That urge to tinker

Jack Layton hopes his motion on curtailing prorogation will help get Canadians interested in politics, and maybe even interested in things like reforming the Senate. Really?

Tinkering with the systems isn’t going to help engagement or voter turnout. It hasn’t helped anywhere else in the world, no matter how many times governments rejig their electoral systems. In fact, oftentimes they just end up making things worse. And messages like these just tell people it’s okay for them to be disengaged because it’s the system’s fault, not theirs. And that’s wrong.

The system can work just fine if people know how to use it. But messages like these, and those put out by groups like Fair Vote Canada, just reinforce this notion that because people forgot how to use the system, it’s the system’s fault. It’s not. If we want the system to work, we need to engage with it the way it was meant to be engaged with. That means party organizing on the grassroots, and people actually joining parties and making their voices heard within the process. It means getting organized to get the candidates they want to see running nominated – and raising hell if the party tries to circumvent it. It means caring enough to be informed about what’s going on, that your civic duties don’t stop at marking your x on the paper at the ballot box. It means being engaged in between elections, so you can actually hold your government to account.

But people are “too busy” to get involved, so they blame the system instead. Blaming the system won’t solve the problems with democracy in this country, and tinkering with the voting system won’t either. It’s time for people to get involved and to actually care about what’s going on. And that’s not the message that Layton is sending.
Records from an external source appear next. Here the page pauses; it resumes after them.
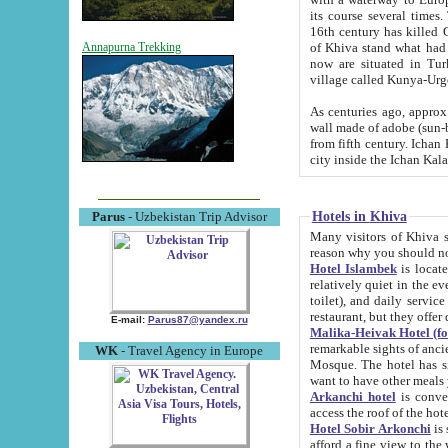
its course several times
16th century has killed Gurgangi. 150 km (about 93 mi) northwest
of Khiva stand what had remained of the ancient capital. The ruin
Annapurna Trekking
now are situated in Turkmenistan, in th
village called Kunya-Urg
As centuries ago, approx. 10-mete
wall made of adobe (sun-baked) bricks (40x40x10
from fifth century. Ichan Kala wall is 8-10 meters high, 6-8 meters wide and 2250 meters long. The ancient
Hotels in Khiva
Parus
- Uzbekistan Trip Advisor
Many visitors of Khiva stay i
Hotel Islambek
is located in 
relatively quiet in the evening. The rooms are big and cl
toilet), and daily service if wanted. This hotel operates as B&B. For the other meals – they don't have a
restaurant, but they offer 
E-mail:
Parus87@yandex.ru
Malika-Heivak Hotel (f
remarkable sights of ancient Khiva - Islam Khodja ensemble
WK
- Travel Agency in Europe
Mosque. The hotel has simply furnished rooms with bathrooms and AC. It also operates as B&B. if you
want to have other meals
Arkanchi hotel
is convenient
Hotel Sobir Arkonchi
is si
afford a fine view to the walls of Ichan-Kala and other remarkable sights. There a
During Members’ Statements on Friday, Scott Brison rose to speak about the New England Planters conference:

Mr. Speaker, 2010 marks the 250th anniversary of the arrival of the New England Planters in Nova Scotia. In 1760, the first of about 8,000 planters settled in the province. Many planter descendants still live on the original land grants, in some cases still farming the land.
The Planter Studies Centre of Acadia University, which supports and promotes research on the New England Planters, will host the fifth conference on the New England Planters in Wolfville, from June 17 to 20. The conference theme is “the next generation”, and will explore the development of communities, religious and social institutions, family networks, economic activity, politics and warfare and planter relations with other ethnocultural groups subsequent to their arrival in the 1760s.
We look forward to the celebration of the 250th anniversary of the arrival of New England Planters and their contribution to helping build a better Nova Scotia and a better Canada.

 

Rob Oliphant got the second question in Question Period, and he too referenced the Blackburn tequila incident. And while John Baird got up repeatedly to say that Blackburn had apologized for the incident, Oliphant, in his supplemental, pointed out that he had not yet heard the apology in public. And then he dropped this: “If the minister of veterans affairs does respect those dedicated people in uniform, how do we know he respects the men and women who wear Canadian Forces uniforms?” Oliphant, as we know, is the Veterans Affairs critic. A bit of a tenuous link, but nevertheless, enough of one for Question Period. Funnily enough, not 20 minutes later a copy of Blackburn’s “apology” appeared in our Press Gallery inboxes.

Elsewhere, the CBC takes a look at the government’s job creation numbers and finds the math a little wanting.

The Foreign Affairs committee’s attempt to look into the Rights and Democracy debacle has hit a snag. The widow of the agency’s former head was asked to testify before the committee – but the Conservatives are filibustering rather than allowing a vote on her attendance. Apparently they don’t want the truth about what’s been going on to get out.

It seems that a panel of experts who know about these things says a security-cleared Parliamentary committee should be able to view those documents, no problem. And look, they do it in Britain and the United States with no problem. So why not here? Indeed – why not? Does it not begin to look more and more like the government has something to hide?

The Bloc now likens themselves to a resistance movement. Charming.

And the Toronto Star’s Susan Delacourt recaps the political reversals of the year to date.

Up today – Liberal Alexandra Mendes is hosting a special “roundtable on the social economy.”